If the terms of the alternating series \(\sum_{n=1}^{\infty}(-1)^{n+1}b_{n}=b_{1}-b_{2}+b_{3}-...\mathrm{~where~}b_{n}>0\) satisfy
- \(b_{n+1}\leq b_n\) for all \(n \geq 1\) (\(b_{n}\) is decreasing)
- \(\lim_{n\to\infty}b_n^{\color{red}{\cdot}}=0\)
then the series is convergent.
Example:
Determine whether the following series are convergent or divergent.
- \(\sum_{n=2}^\infty\frac{n(-1)^n}{\ln n}\)
- \(\sum_{n=2}^\infty\frac{\cos(n\pi)}{n^{3/4}}\)
Solution:
- Checking condition 2 of the alternative series test.
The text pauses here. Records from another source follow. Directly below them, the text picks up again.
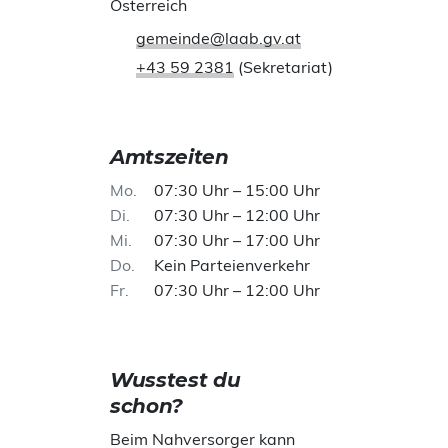
Österreich
gemeinde@laab.gv.at
+43 59 2381
(Sekretariat)
Amtszeiten
Mo
07:30 Uhr – 15:00 Uhr
Di
07:30 Uhr – 12:00 Uhr
Mi
07:30 Uhr – 17:00 Uhr
Do
Kein Parteienverkehr
Fr
07:30 Uhr – 12:00 Uhr
Wusstest du
schon?
Beim Nahversorger kann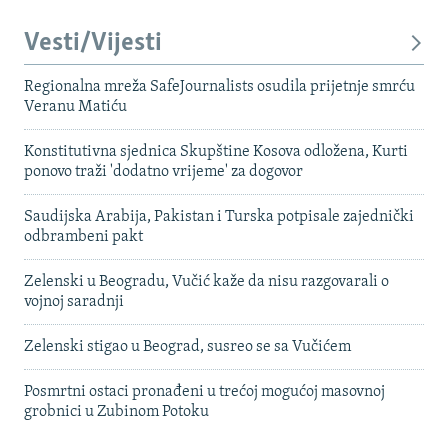
Vesti/Vijesti
Regionalna mreža SafeJournalists osudila prijetnje smrću
Veranu Matiću
Konstitutivna sjednica Skupštine Kosova odložena, Kurti
ponovo traži 'dodatno vrijeme' za dogovor
Saudijska Arabija, Pakistan i Turska potpisale zajednički
odbrambeni pakt
Zelenski u Beogradu, Vučić kaže da nisu razgovarali o
vojnoj saradnji
Zelenski stigao u Beograd, susreo se sa Vučićem
Posmrtni ostaci pronađeni u trećoj mogućoj masovnoj
grobnici u Zubinom Potoku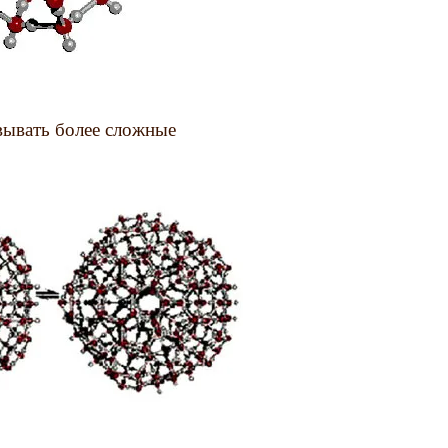
вывать более сложные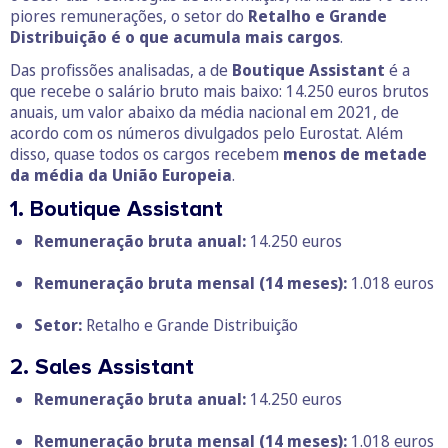
piores remunerações, o setor do
Retalho e Grande
Distribuição é o que acumula mais cargos
.
Das profissões analisadas, a de
Boutique Assistant
é a
que recebe o salário bruto mais baixo: 14.250 euros brutos
anuais, um valor abaixo da média nacional em 2021, de
acordo com os números divulgados pelo Eurostat. Além
disso, quase todos os cargos recebem
menos de metade
da média da União Europeia
.
1. Boutique Assistant
Remuneração bruta anual:
14.250 euros
Remuneração bruta mensal
(14 meses):
1.018 euros
Setor:
Retalho e Grande Distribuição
2. Sales Assistant
Remuneração bruta anual:
14.250 euros
Remuneração bruta mensal
(14 meses):
1.018 euros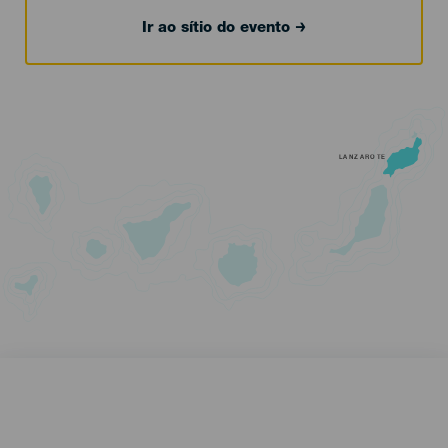
Ir ao sítio do evento
LANZAROTE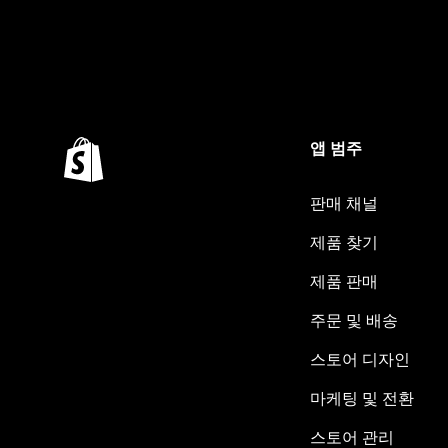
앱 범주
판매 채널
제품 찾기
제품 판매
주문 및 배송
스토어 디자인
마케팅 및 전환
스토어 관리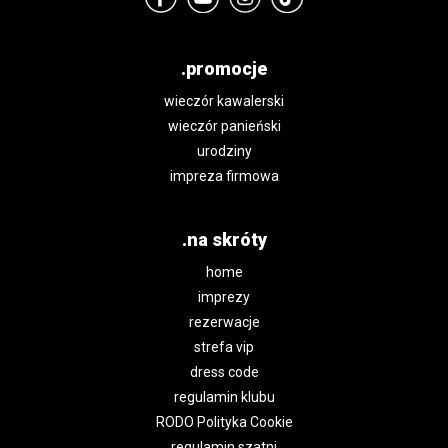
.promocje
wieczór kawalerski
wieczór panieński
urodziny
impreza firmowa
.na skróty
home
imprezy
rezerwacje
strefa vip
dress code
regulamin klubu
RODO Polityka Cookie
regulamin szatni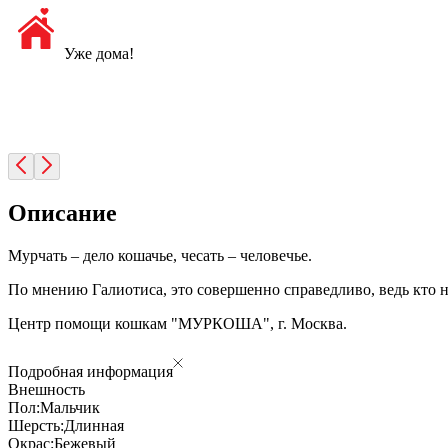
Уже дома!
Описание
Мурчать – дело кошачье, чесать – человечье.
По мнению Галиотиса, это совершенно справедливо, ведь кто н
Центр помощи кошкам "МУРКОША", г. Москва.
Подробная информация
Внешность
Пол:
Мальчик
Шерсть:
Длинная
Окрас:
Бежевый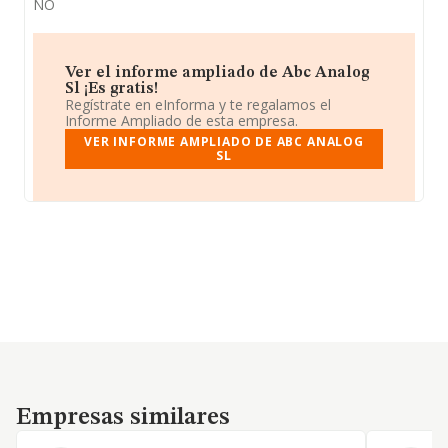
NO
Ver el informe ampliado de Abc Analog
Sl ¡Es gratis!
Regístrate en eInforma y te regalamos el
Informe Ampliado de esta empresa.
VER INFORME AMPLIADO DE ABC ANALOG
SL
Empresas similares
Empresas similares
Let \(b_n=\frac n{\ln n}\). Using L’Hôpital’s rule to compute the limit,
$$\begin{gathered}
\operatorname*{lim}_{n\to\infty}b_{n} =\lim_{n\to\infty}\frac{n}{\ln n}=\lim_{n\to\infty}\frac{1}{1/n} \\
=\lim_{n\to\infty}n=\infty\neq0
\end{gathered}$$
Thus, condition 2 is not satisfied, and the alternating series \(\sum_{n=2}^\infty\frac{n(-1)^n}{\ln n}\) is divergent.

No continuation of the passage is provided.